# Instructions to follow:
Once you find the line that contains "May 12, 2025", write out that line and every line after it to the end of the records, exactly and with nothing else.

# Data to examine:
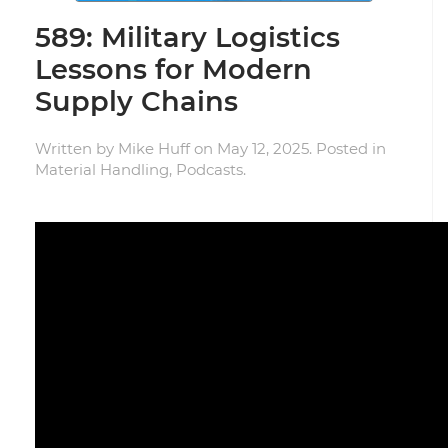
589: Military Logistics
Lessons for Modern
Supply Chains
Written by
Mike Huff
on
May 12, 2025
. Posted in
Material Handling
,
Podcasts
.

# Output for this exercise:
May 12, 2025
. Posted in
Material Handling
,
Podcasts
.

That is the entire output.